ABSTRACT
Background
Recent theoretical models suggest that a variety of psychological and contextual factors account for a significant proportion of the observed neurocognitive impairment in schizophrenia-spectrum disorders (SSD). Numerous non-neurocognitive mechanisms of neurocognitive functioning have been proposed that warrant investigation; however, few studies have empirically examined these factors. This cross-over study examined whether the experience of failure or success affects task persistence and neurocognition differentially between individuals with SSD and healthy controls.
Methods
Twenty-nine participants with SSD and 30 healthy controls (Mage = 29.33, SD = 10.72) completed success and failure inductions, psychological questionnaires, an anagram persistence task, and brief neurocognitive testing remotely at two time-points.
Results
Both groups demonstrated significantly lower persistence and worse decision-making skills in the failure condition relative to the success condition.
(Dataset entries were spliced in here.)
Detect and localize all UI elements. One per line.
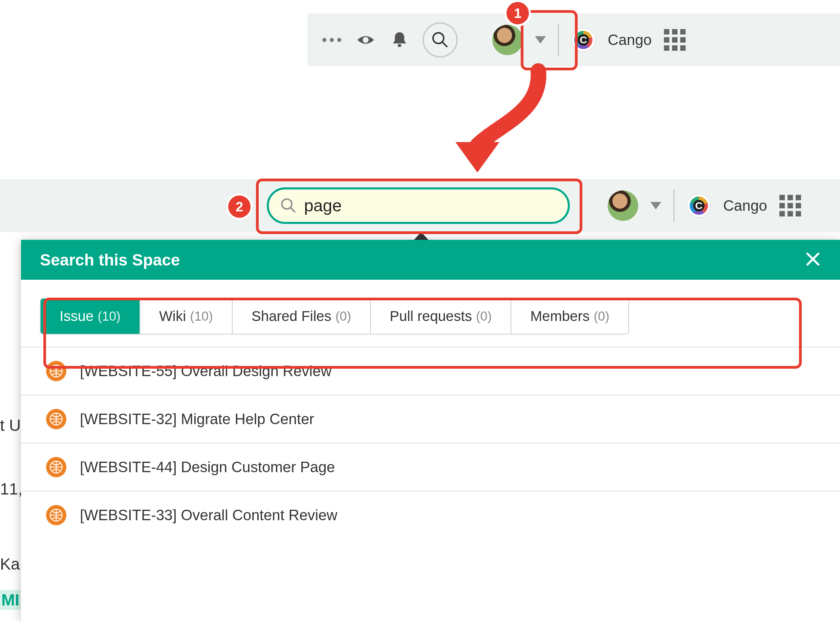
- tab-label: Shared Files: [252, 308, 331, 324]
- tab-count: (10): [97, 309, 120, 324]
- result-title: [WEBSITE-55] Overall Design Review: [80, 363, 331, 380]
- workspace-name[interactable]: Cango: [608, 32, 652, 48]
- bg-text: Ka: [0, 555, 20, 573]
- svg-marker-12: [456, 142, 500, 173]
- watch-icon[interactable]: [355, 29, 377, 51]
- result-item[interactable]: [WEBSITE-44] Design Customer Page: [21, 444, 840, 491]
- result-title: [WEBSITE-44] Design Customer Page: [80, 459, 335, 476]
- result-item[interactable]: [WEBSITE-32] Migrate Help Center: [21, 395, 840, 444]
- result-title: [WEBSITE-32] Migrate Help Center: [80, 410, 314, 427]
- tab-label: Members: [530, 308, 589, 324]
- tab-count: (10): [190, 309, 213, 324]
- workspace-name[interactable]: Cango: [723, 197, 767, 214]
- globe-icon: [46, 361, 66, 381]
- annotation-badge-2: 2: [226, 194, 252, 220]
- result-item[interactable]: [WEBSITE-55] Overall Design Review: [21, 347, 840, 395]
- search-panel: Search this Space Issue (10) Wiki (10) S…: [21, 240, 840, 621]
- bg-text: MI: [0, 590, 21, 610]
- bg-text: 11,: [0, 480, 23, 498]
- results-list: [WEBSITE-55] Overall Design Review [WEBS…: [21, 347, 840, 539]
- top-toolbar: Cango: [307, 14, 840, 66]
- tab-issue[interactable]: Issue (10): [41, 299, 140, 334]
- svg-point-0: [363, 37, 369, 43]
- globe-icon: [46, 457, 66, 477]
- panel-header: Search this Space: [21, 240, 840, 280]
- tab-count: (0): [336, 309, 351, 324]
- workspace-logo[interactable]: [571, 28, 595, 52]
- more-icon[interactable]: [321, 29, 343, 51]
- svg-point-2: [433, 33, 444, 44]
- arrow-annotation: [440, 68, 555, 173]
- annotation-badge-1: 1: [504, 0, 531, 26]
- tab-pull-requests[interactable]: Pull requests (0): [371, 299, 511, 334]
- result-title: [WEBSITE-33] Overall Content Review: [80, 507, 337, 524]
- close-icon[interactable]: [805, 251, 821, 268]
- search-icon[interactable]: [422, 22, 458, 58]
- search-icon: [279, 197, 297, 214]
- avatar[interactable]: [608, 191, 638, 221]
- workspace-logo[interactable]: [687, 194, 711, 218]
- divider: [673, 189, 674, 222]
- globe-icon: [46, 505, 66, 525]
- pointer-triangle: [414, 232, 428, 240]
- tab-members[interactable]: Members (0): [511, 299, 628, 334]
- tab-label: Issue: [59, 308, 93, 324]
- bg-text: t U: [0, 416, 21, 435]
- svg-line-3: [442, 42, 447, 47]
- tab-label: Wiki: [159, 308, 186, 324]
- apps-icon[interactable]: [664, 29, 686, 51]
- tabs: Issue (10) Wiki (10) Shared Files (0) Pu…: [40, 298, 629, 335]
- tab-wiki[interactable]: Wiki (10): [140, 299, 232, 334]
- search-toolbar: Cango: [0, 179, 840, 232]
- chevron-down-icon[interactable]: [650, 202, 661, 209]
- tab-label: Pull requests: [390, 308, 472, 324]
- apps-icon[interactable]: [779, 195, 801, 217]
- tabs-container: Issue (10) Wiki (10) Shared Files (0) Pu…: [21, 280, 840, 347]
- search-input[interactable]: [304, 196, 557, 215]
- avatar[interactable]: [492, 25, 523, 55]
- globe-icon: [46, 409, 66, 429]
- svg-line-5: [291, 208, 295, 212]
- notification-icon[interactable]: [389, 29, 410, 51]
- divider: [558, 24, 559, 56]
- chevron-down-icon[interactable]: [535, 36, 546, 44]
- tab-count: (0): [476, 309, 492, 324]
- svg-point-4: [282, 199, 292, 209]
- tab-shared-files[interactable]: Shared Files (0): [232, 299, 371, 334]
- tab-count: (0): [594, 309, 609, 324]
- svg-rect-1: [398, 44, 401, 47]
- panel-title: Search this Space: [40, 251, 180, 269]
- search-input-container[interactable]: [267, 187, 570, 224]
- result-item[interactable]: [WEBSITE-33] Overall Content Review: [21, 491, 840, 539]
Individuals with SSD demonstrated slower processing speed, but this was not affected by prior failure or success.
Conclusions
This study demonstrates that the experience of failure is similarly detrimental to persistence and decision-making in healthy controls and individuals with SSD but does not contribute to processing speed performance. This suggests that higher-order executive functions are more susceptible to manipulation by contextual factors compared to lower-order cognitive functions.
Disclosure statement
No potential conflict of interest was reported by the author(s).
Supplementary material
Supplemental data for this article can be accessed online at https://doi.org/10.1080/13803395.2023.2227406
Declarations
The authors assert that all procedures contributing to this work comply with the ethical standards of the relevant national and institutional committees on human experimentation and with the Helsinki Declaration of 1975, as revised in 2008.